Raritan Bay stripers light up toward the end of April. Trolled Mojo rigs draw a lot of strikes. . OutdoorTom.com photo.

There are, of course, other choices available during March and April. Landlubbers, kayak paddlers and jon boat fans, for instance, can punch up some impressive catches of white perch in Long Island’s South Shore tidal creeks. In fact, perch action should be reaching a peak right about now as they tend to respond well to even the slightest warming trends. Finding the silvery panfish can be a hit-and-miss proposition which favors hit and run prospecting. Find a potential perch holding tidal creek or river mouth, make a few casts, and move on to the next fishy looking spot if you don’t draw a strike after a dozen or so thorough casts. Look for the perch and an occasional school bass to hold where creeks bend or pinch and a small swath of bottom is carved away by the current. Don't overlook small bridges and culverts as being possible honey holes.

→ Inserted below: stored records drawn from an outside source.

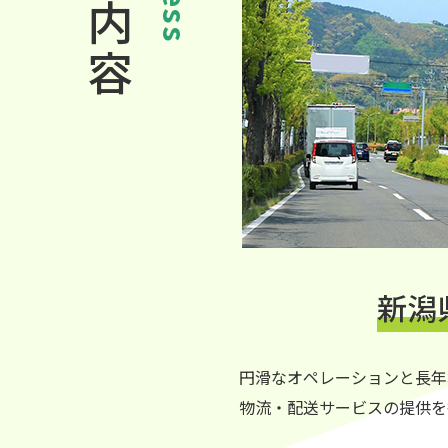
新潟
円滑なオペレーションと長年
物流・配送サービスの提供を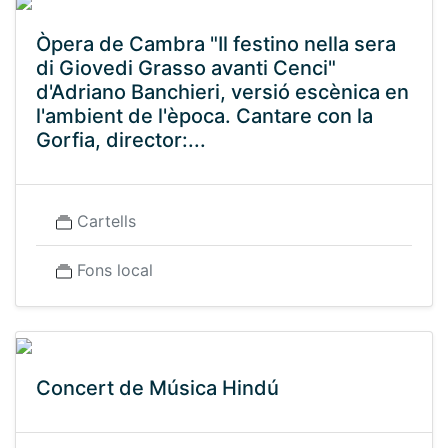
Òpera de Cambra "Il festino nella sera
di Giovedi Grasso avanti Cenci"
d'Adriano Banchieri, versió escènica en
l'ambient de l'època. Cantare con la
Gorfia, director:...
Cartells
Fons local
Concert de Música Hindú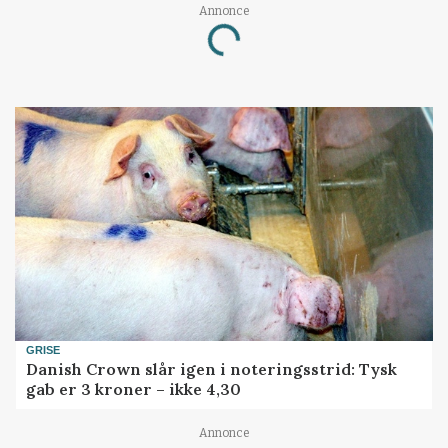
Annonce
Loading...
GRISE
Danish Crown slår igen i noteringsstrid: Tysk
gab er 3 kroner – ikke 4,30
Annonce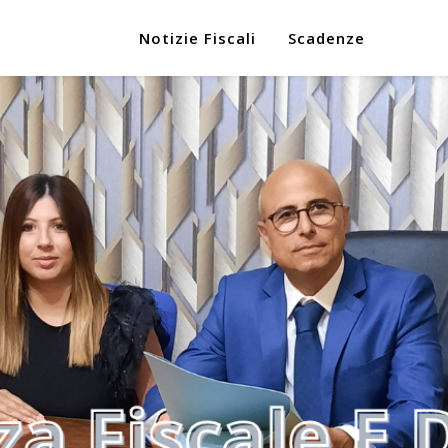
Notizie Fiscali
Scadenze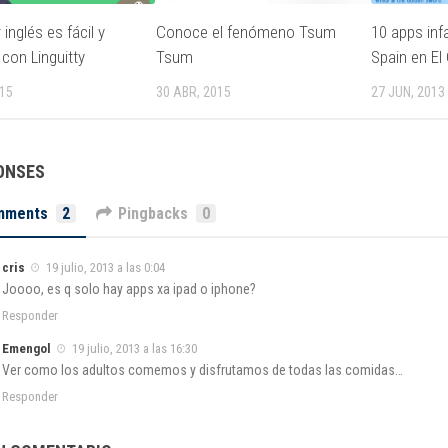
inglés es fácil y
Conoce el fenómeno Tsum
10 apps inf
 con Linguitty
Tsum
Spain en El
015
30 ABR, 2015
27 JUN, 2013
ONSES
mments
2
Pingbacks
0
cris
19 julio, 2013 a las 0:04
Joooo, es q solo hay apps xa ipad o iphone?
Responder
Emengol
19 julio, 2013 a las 16:30
Ver como los adultos comemos y disfrutamos de todas las comidas…
Responder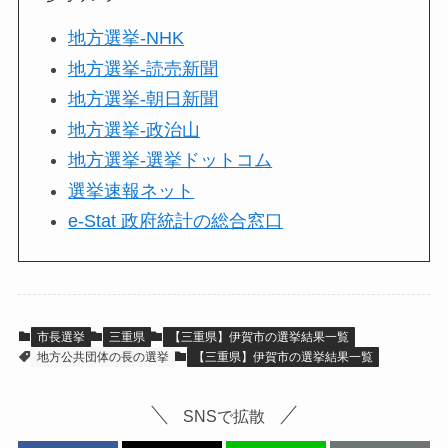
地方選挙-NHK
地方選挙-読売新聞
地方選挙-朝日新聞
地方選挙-政治山
地方選挙-選挙ドットコム
選挙速報ネット
e-Stat 政府統計の総合窓口
市長選挙
三重県
【三重県】伊賀市の選挙結果一覧
地方公共団体の長の選挙
【三重県】伊賀市の選挙結果一覧
SNSで拡散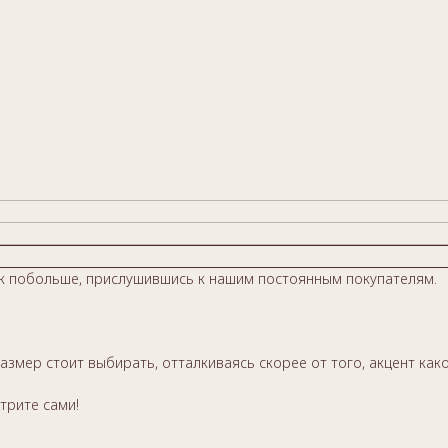
лок побольше, прислушившись к нашим постоянным покупателям.
азмер стоит выбирать, отталкиваясь скорее от того, акцент как
трите сами!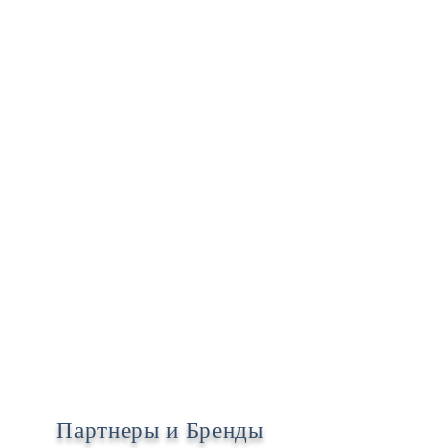
Партнеры и Бренды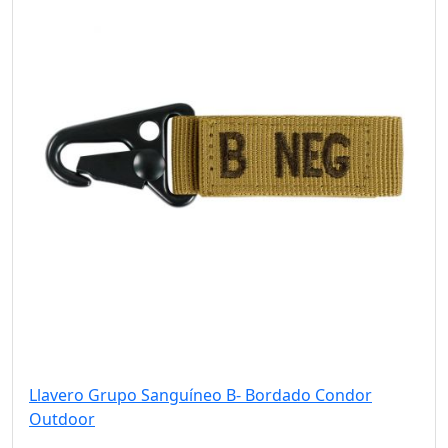
Llavero Grupo Sanguíneo B- Bordado Condor
Outdoor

Rigging for white perch is best kept simple. Use a standard bottom rig with a one-quarter to one-half ounce bell sinker and a size four, pre-snelled beak-style hook tied in six to ten inches above the weight. You can cast this rig as far as you'll ever need with eight- to 12-pound test lines on spinning setups suited to freshwater bass or trout fishing. Half a night crawler works great for bait. If you want to make perching more challenging, go a little lighter in the tackle department by opting for four- to six-pound test line and a one-eighth-ounce jig-head sporting a small curly-tailed Berkley Power Grub.

Be aware that it is possible to put a hurt on the perch population by removing too many, so don't get greedy. There is no shame in letting the small ones go, or in putting back the big, egg-laden breeders that you'll catch this time of year. Go ahead and take a few for dinner, just keep it reasonable so others can have some fun. 

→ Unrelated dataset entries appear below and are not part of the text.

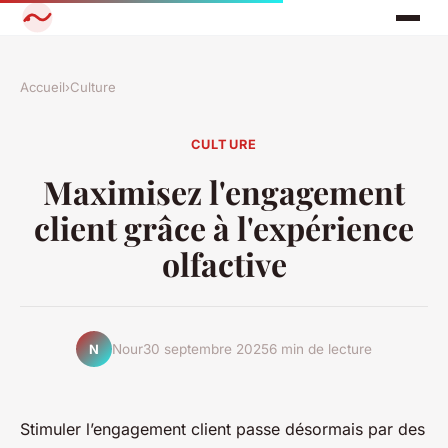
Accueil
›
Culture
CULTURE
Maximisez l'engagement
client grâce à l'expérience
olfactive
Nour
30 septembre 2025
6 min de lecture
N
Stimuler l’engagement client passe désormais par des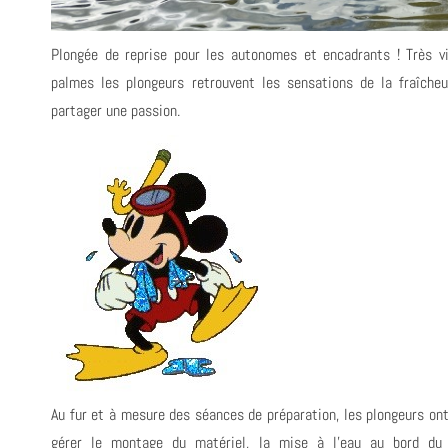
Plongée de reprise pour les autonomes et encadrants ! Très v
palmes les plongeurs retrouvent les sensations de la fraîcheur
partager une passion.
Au fur et à mesure des séances de préparation, les plongeurs o
gérer le montage du matériel, la mise à l’eau au bord du 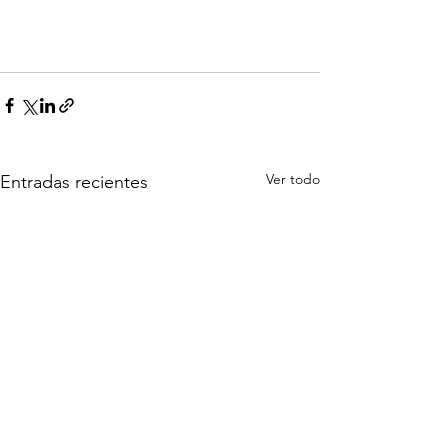
Ver todo
Entradas recientes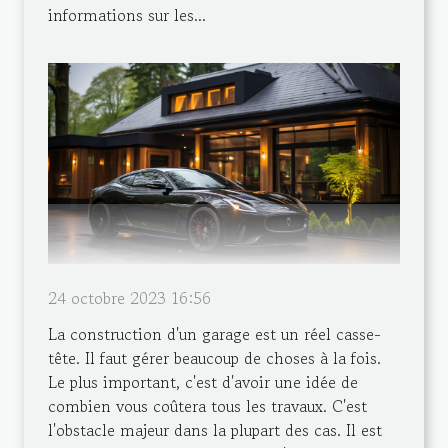
informations sur les...
24 octobre 2023 16:56
La construction d'un garage est un réel casse-
tête. Il faut gérer beaucoup de choses à la fois.
Le plus important, c'est d'avoir une idée de
combien vous coûtera tous les travaux. C'est
l'obstacle majeur dans la plupart des cas. Il est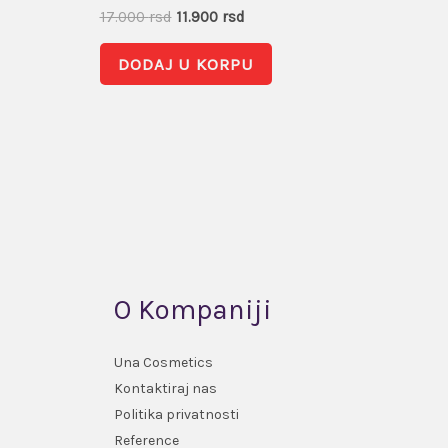
17.000
rsd
11.900
rsd
DODAJ U KORPU
O Kompaniji
Una Cosmetics
Kontaktiraj nas
Politika privatnosti
Reference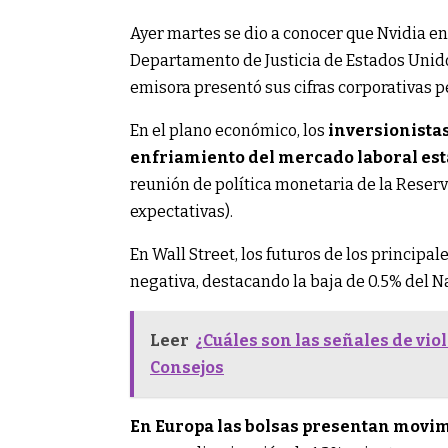
Ayer martes se dio a conocer que Nvidia e
Departamento de Justicia de Estados Unido
emisora presentó sus cifras corporativas p
En el plano económico, los
inversionista
enfriamiento del mercado laboral es
reunión de política monetaria de la Reserva
expectativas).
En Wall Street, los futuros de los princip
negativa, destacando la baja de 0.5% del N
Leer
¿Cuáles son las señales de vio
Consejos
En Europa las bolsas presentan movi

Trout are another early season possibility. In decades past, most Long Island trout ponds received their initial deposits of rainbows and browns in April. That’s been moved up to March in recent years for most waters, with supplemental stockings through April and, in some cases even May. Berkley Power Bait, a 2-inch segment of nightcrawler or small cheese ball all work as bait while small Inline Spinners or 1/12 to 3/8 oz. Acme Kastmaster tins and lightweight gold spoons get the job done in terms of artificials. The tins and spoons are a good choice for making long casts off the bank in blustery conditions while the spinners are a solid choice for presentation under more gentle conditions. In any case, a lightweight, 4-pound class spinning outfit is the way to go. Stop in at White Water Outfitters if you need help putting together an outfit.

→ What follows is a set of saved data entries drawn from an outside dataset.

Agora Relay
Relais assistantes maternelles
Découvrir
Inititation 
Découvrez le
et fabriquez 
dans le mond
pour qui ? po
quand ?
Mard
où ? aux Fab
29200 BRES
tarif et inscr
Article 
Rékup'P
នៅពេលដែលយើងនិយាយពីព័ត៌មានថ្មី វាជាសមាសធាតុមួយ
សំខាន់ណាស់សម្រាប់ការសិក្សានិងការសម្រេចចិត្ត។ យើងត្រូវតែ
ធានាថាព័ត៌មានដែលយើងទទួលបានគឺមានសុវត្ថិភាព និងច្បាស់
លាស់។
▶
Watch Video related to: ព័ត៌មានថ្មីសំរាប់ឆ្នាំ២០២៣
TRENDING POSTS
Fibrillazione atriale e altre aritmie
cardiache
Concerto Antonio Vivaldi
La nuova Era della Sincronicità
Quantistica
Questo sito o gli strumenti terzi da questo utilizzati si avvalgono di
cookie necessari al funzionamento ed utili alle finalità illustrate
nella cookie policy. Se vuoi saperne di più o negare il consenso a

This nice brown smacked a Panther Martin spinner at Belmont Lake. OutdoorTom.com photo.

An interesting pattern we’ve noticed over the years with the trout is that gold-colored tins and spinners with gold blades seem to tempt more browns while silver or brightly colored tins and blades are favored by the rainbows. This seems especially true when it comes to the larger 2-year-browns that many waters receive as a supplement to the yearling ‘bows. The key with either color lure is to retrieve it slow enough that it digs slightly into the water column and fast enough to stay above the weeds. If you get overly frustrated from the weeds, a switch to a small Rapala X-Rap or Rebel minnow in silver and black, bright blue or rainbow trout pattern may also draw some strikes.